Wednesday, September 30, 2009

Not resolved: Complete Time Machine crash in 10.6.1

With any way to handle information, mistakes crop up.  Just play "telephone" (whispering a message from person to person) with any group, and you'll see that the message that reaches the last person is wildly different from the message that started out.  So it's really no surprise when backups crash.

What is surprising in this case, however, is that thus far, there seems to be no way of tracking down why it crashed, and how to repair the damage.  Spoiler alert: in the end, I simply decided that the backups going back a little over two months were not valuable enough to keep trying, and I wiped the image they were on, and started a new backup from scratch.  This does not mean the problem is solved, just that it was circumvented with losses I decided were acceptable.

How it happened: Well, I was using my 10.6.1 system as normal.  I was running Growl 1.2b4, which I had heard from some quarters could interact weirdly with Time Machine (old versions of Growl, with old versions of Time Machine).  At some point, I'm sure I shut down the computer in the middle of an over-the-wireless-network backup (to a .sparseimage, not on a Time Capsule, but a third-party drive connected to an Airport Extreme base station), which has never created a problem before.

But somewhere after some such shutdown in the middle of a backup (is this the cause?), the .sparseimage simply would not mount for Time Machine to backup, failing and "delaying" that backup attempt.

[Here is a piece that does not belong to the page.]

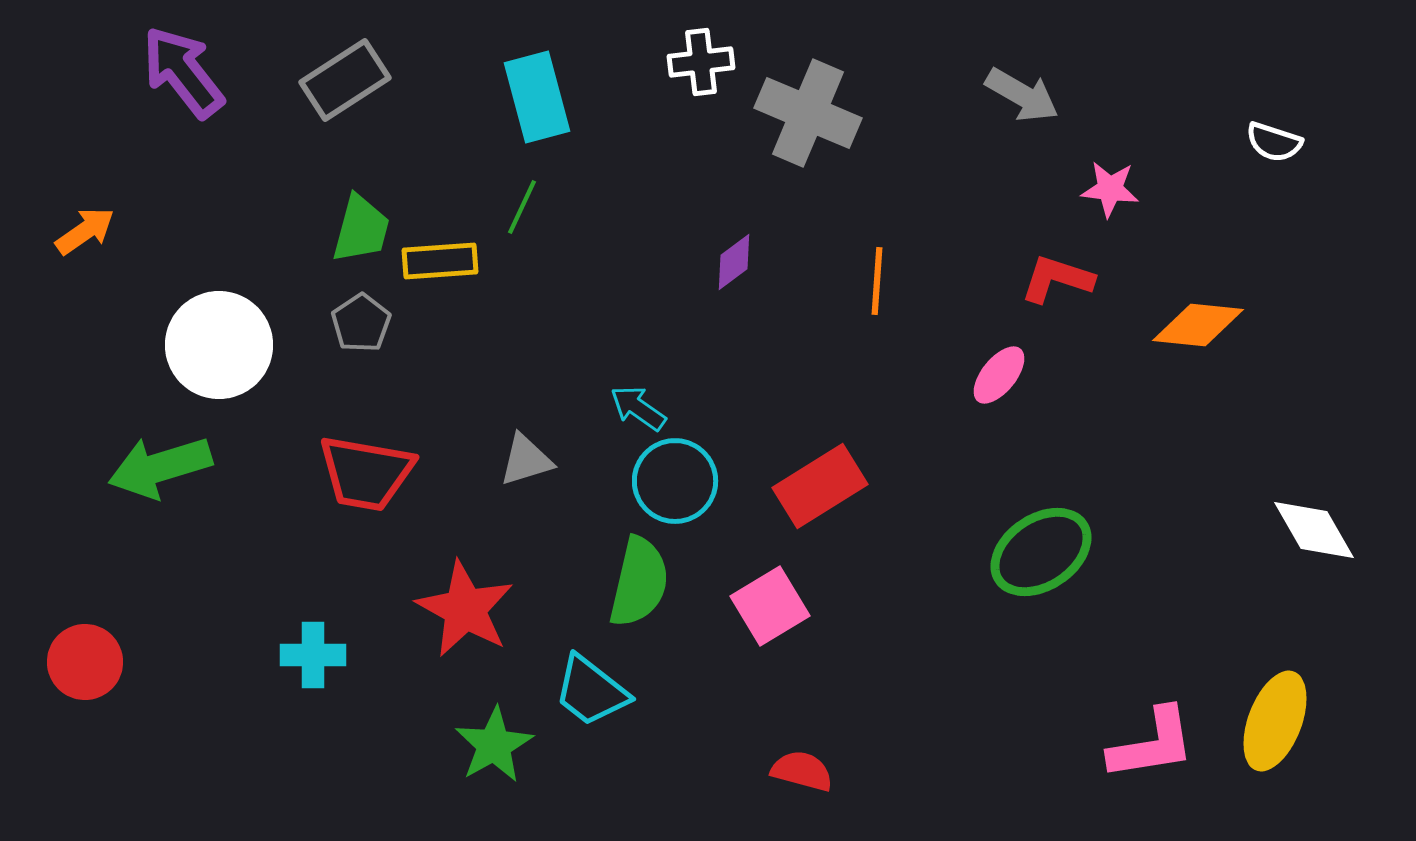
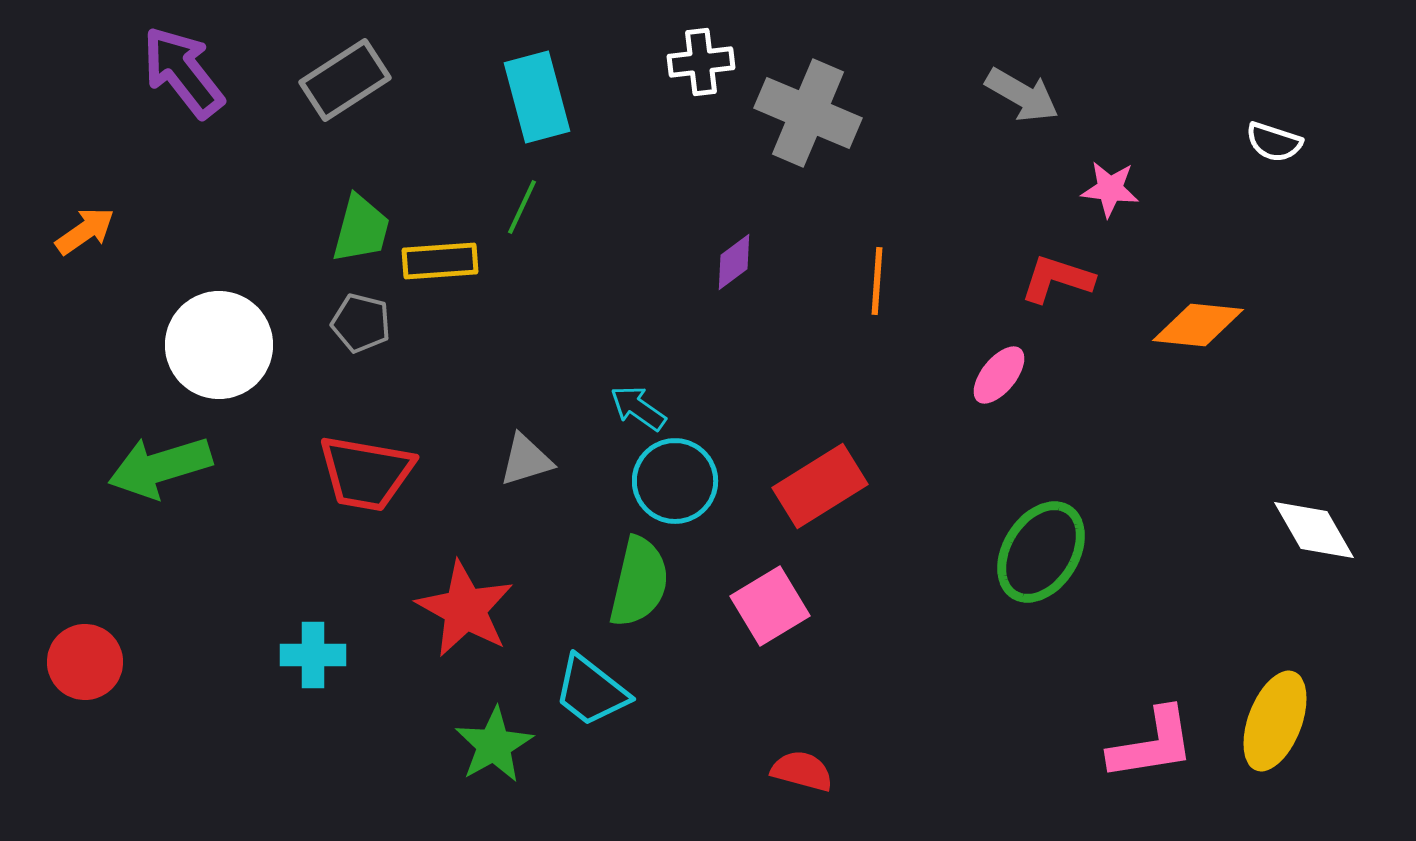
gray pentagon: rotated 24 degrees counterclockwise
green ellipse: rotated 24 degrees counterclockwise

So I tried to open the .sparseimage in Disk Utility.  It hung for quite a bit, but finally told me I couldn't (unfortunately, I didn't have the presence of mind to copy down the error message).  So I disconnected the drive from the Airport Extreme and connected it directly via Firewire 800.  This time, the icon changed to the same as a different user's folder, which you don't have access to (a folder icon with a red/white "no access"-style circular symbol over it).  Attempting to do anything with it just resulted in being told that I didn't have privileges to access it, but oddly didn't provide any place at all where I could have entered an admin password (possibly because the only password with access to it would have been the root password, and the OS is constructed such that the only way to enter that is via the Install DVD, if the computer has a root password set at all.  It's big juju to mess with anything that requires a root password!).

So I gave up, and trashed the apparently corrupted .sparseimage, then created a completely new Time Machine backup for the drive.  The only way in which it seems to function differently (other than only having backups starting from the new date) is that the backup name is now "Time Machine Backups", rather than the "Backup of [My computer's name]" as it had been, since Leopard.

I was sad to see the old backups go, but anything that I've needed to restore from backup (to my knowledge) has already been restored.  An added bonus is that I reclaimed quite a lot of disk space.  Still, it would have been nice never to have had to trash the old backup, and restart a new one.  Does anyone out there have similar experiences, and any suggestions I might not have tried?